Alright, so here is my takeaway of your above:
* Regardless of game, GMs are always oriented toward unraveling and discovering (this is a large area of disagreement).
So I don't agree with either of the above bullet-points and I folded that lack of agreement into my Starting Point > Obstacles Array > Endpoint model above. Some games and techniques require a GM be oriented toward unraveling and discovering. Some are absolutely the inverse (the GMs aren't discovering or unraveling...if play is, in any quantity outside of extreme exception, unmoored from what the GM already knows, then something has gone wrong).
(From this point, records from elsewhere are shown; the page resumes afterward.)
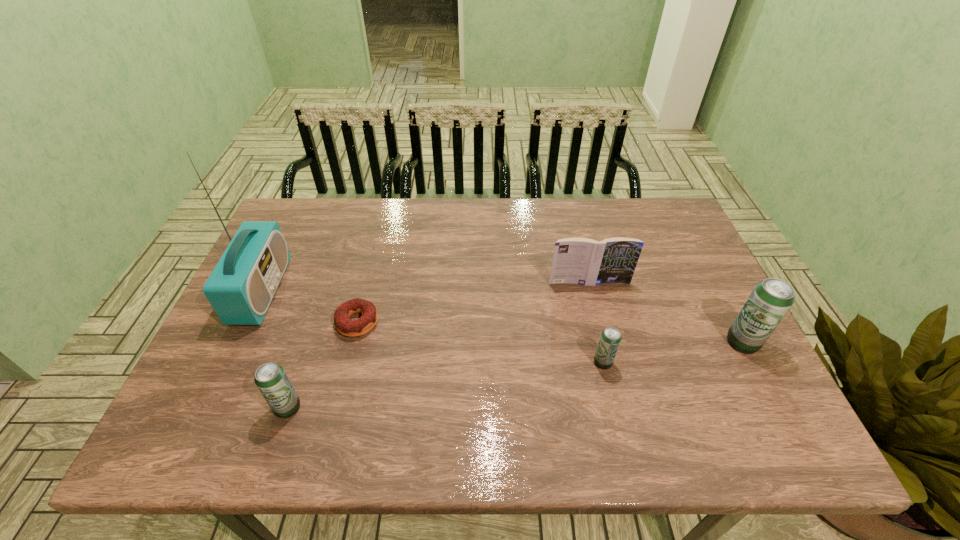 Where is `vacant space that satisfies the following two spatial constraints: 1. on the front panel of the nearest object; 2. on the left side of the leftmost object`? vacant space that satisfies the following two spatial constraints: 1. on the front panel of the nearest object; 2. on the left side of the leftmost object is located at coordinates (205, 408).

You are a GUI agent. You are given a task and a screenshot of the screen. Output one action in this format:
    pyautogui.click(x=<x>, y=<y>)
    Task: Click on the free spot that satisfies the following two spatial constraints: 1. on the front panel of the leftmost object; 2. on the left side of the leftmost beer can
    The image size is (960, 540).
    Given the screenshot: What is the action you would take?
    pyautogui.click(x=205, y=408)

The height and width of the screenshot is (540, 960). Identify the location of vacant space that satisfies the following two spatial constraints: 1. on the front panel of the leftmost object; 2. on the back side of the tallest beer can. (237, 342).

This screenshot has width=960, height=540. Find the location of `vacant region that satisfies the following two spatial constraints: 1. on the front cover of the book; 2. on the front panel of the tallest object`. vacant region that satisfies the following two spatial constraints: 1. on the front cover of the book; 2. on the front panel of the tallest object is located at coordinates (591, 291).

What are the coordinates of `free point that satisfies the following two spatial constraints: 1. on the front cover of the book; 2. on the front panel of the tallest object` in the screenshot? It's located at (591, 291).

Locate an element on the screen. The width and height of the screenshot is (960, 540). vacant space that satisfies the following two spatial constraints: 1. on the front panel of the shortest beer can; 2. on the left side of the tallest object is located at coordinates (228, 362).

Locate an element on the screen. Image resolution: width=960 pixels, height=540 pixels. free space that satisfies the following two spatial constraints: 1. on the front panel of the leftmost object; 2. on the right side of the rightmost object is located at coordinates (237, 342).

Where is `free point that satisfies the following two spatial constraints: 1. on the front panel of the tallest object; 2. on the back side of the rightmost object`? This screenshot has height=540, width=960. free point that satisfies the following two spatial constraints: 1. on the front panel of the tallest object; 2. on the back side of the rightmost object is located at coordinates (237, 342).

Identify the location of vacant space that satisfies the following two spatial constraints: 1. on the front panel of the shortest beer can; 2. on the left side of the leftmost object. (228, 362).

The width and height of the screenshot is (960, 540). I want to click on free location that satisfies the following two spatial constraints: 1. on the front panel of the radio receiver; 2. on the right side of the second tallest beer can, so click(205, 408). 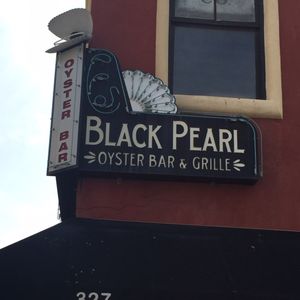 Image resolution: width=300 pixels, height=300 pixels. What are the coordinates of `red wall` in the screenshot? It's located at (281, 165). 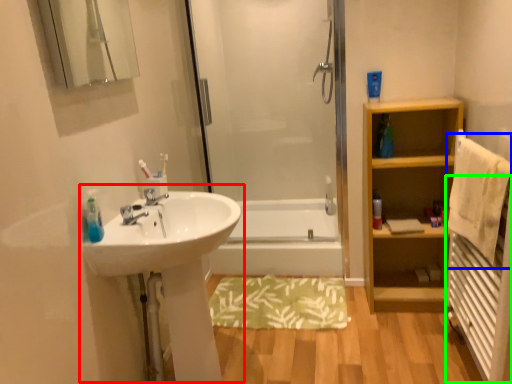 Question: Considering the real-world distances, which object is closest to sink (highlighted by a red box)? bath towel (highlighted by a blue box) or radiator (highlighted by a green box).

Choices:
 (A) bath towel
 (B) radiator

Answer: (A) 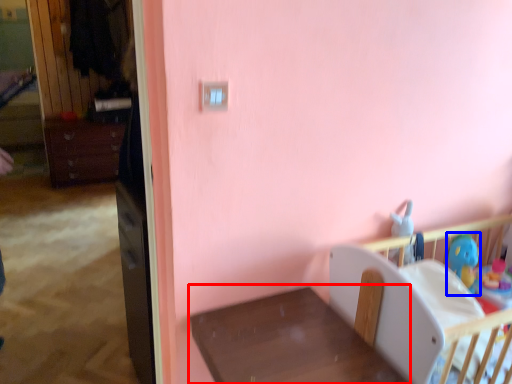 Question: Among these objects, which one is farthest to the camera, furniture (highlighted by a red box) or toy (highlighted by a blue box)?

Choices:
 (A) furniture
 (B) toy

Answer: (B) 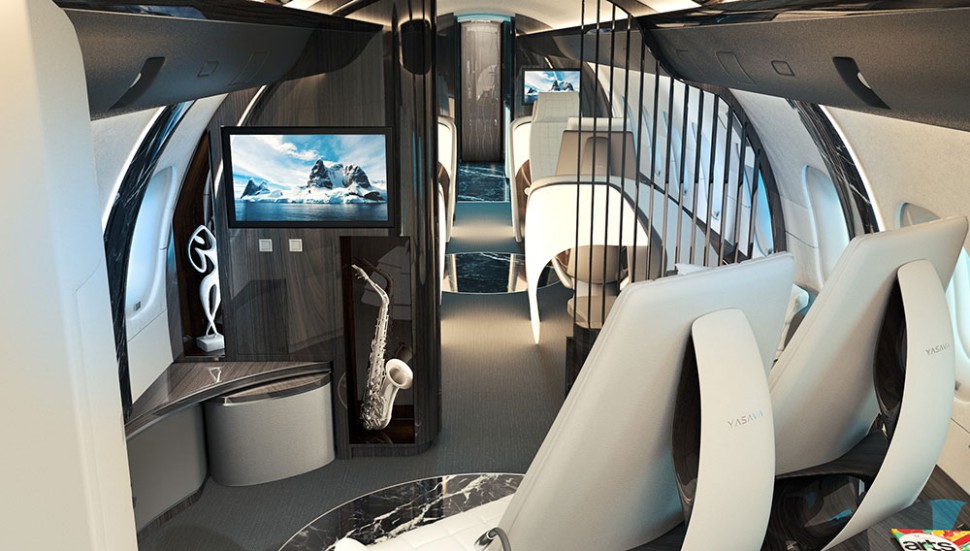 Find the location of a particular element. The width and height of the screenshot is (970, 551). black runners/storage bins is located at coordinates (243, 52), (741, 67). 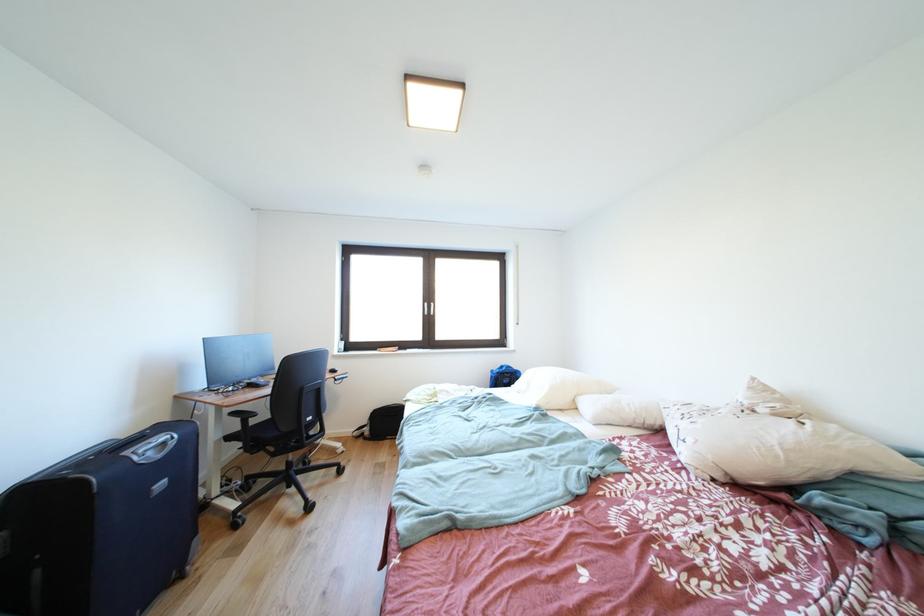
I can clarify my meaning here. When I say "always oriented toward unraveling and discovering" I don't mean anything beyond those words, and I do mean what is contained in those words. First, I don't mean that the GM is doing nothing but unraveling and discovering: they are doing those things, and other things at the same time, or interleaved. Secondly, I mean both words fairly literally.
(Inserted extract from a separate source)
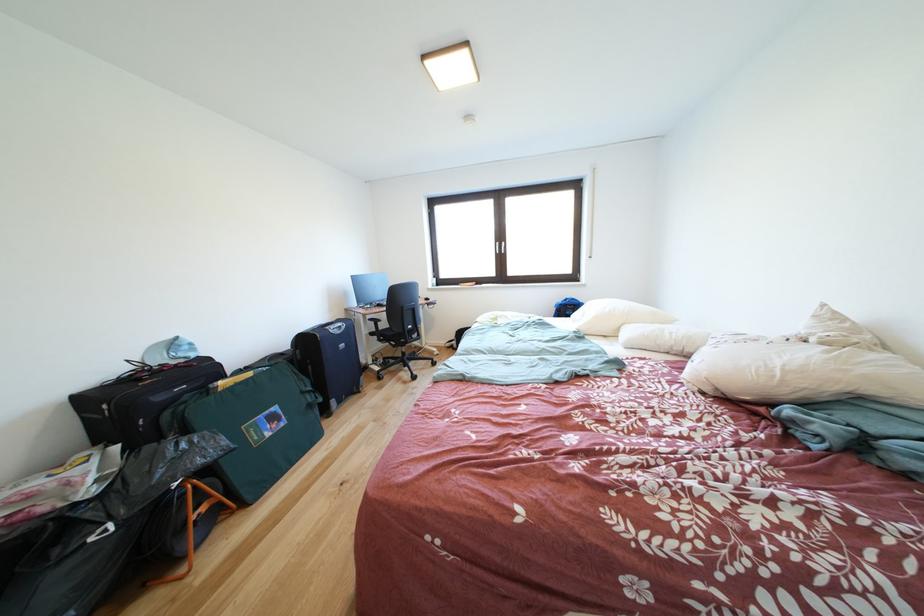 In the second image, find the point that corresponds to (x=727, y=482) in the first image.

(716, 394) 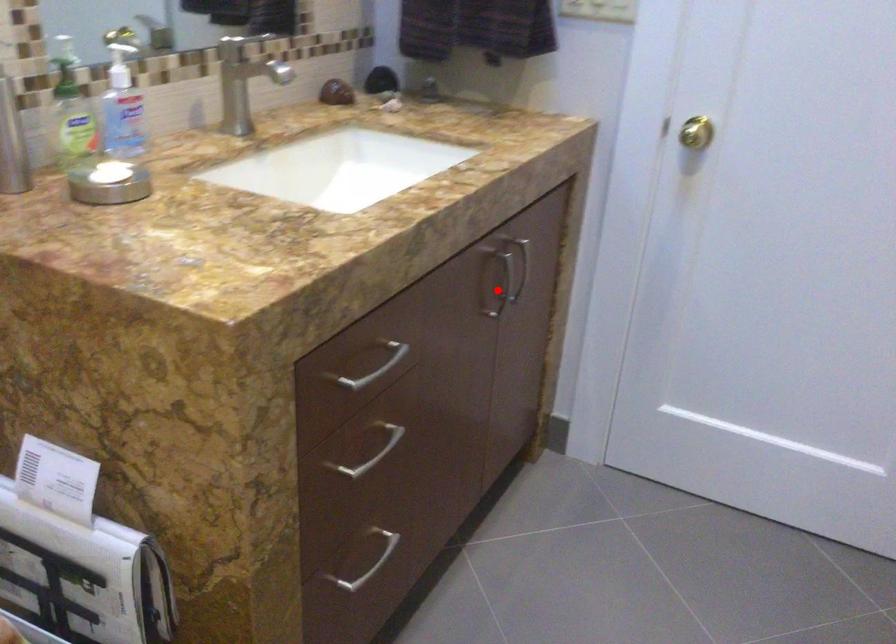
What does a GM always discover?
- What players say
- What the say in response to what players say, that they would not have said otherwise
- What the dice say (the outcomes of any random processes in the game)
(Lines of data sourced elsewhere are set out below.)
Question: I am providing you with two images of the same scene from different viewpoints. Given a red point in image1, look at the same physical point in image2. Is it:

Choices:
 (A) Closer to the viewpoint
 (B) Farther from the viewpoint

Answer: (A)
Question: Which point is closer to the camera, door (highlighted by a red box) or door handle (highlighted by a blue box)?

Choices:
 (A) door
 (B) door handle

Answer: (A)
- What happens, were it not for what the players said, they said, and the dice said
- What we hold true now over and above what we held true prior to those sort of events
Nothing about being moored to something you know necessarily gets in the way of the above discovering. What might GM unravel? I mean unravel in the following (actually quite literal) senses
- Untangling, e.g. when helping the group say who is doing what / is capable of what
- Straightening out, e.g. when properly applying the game text
- Clearing up, e.g. helping the group get clearer on how things stand in their game (fiction + system)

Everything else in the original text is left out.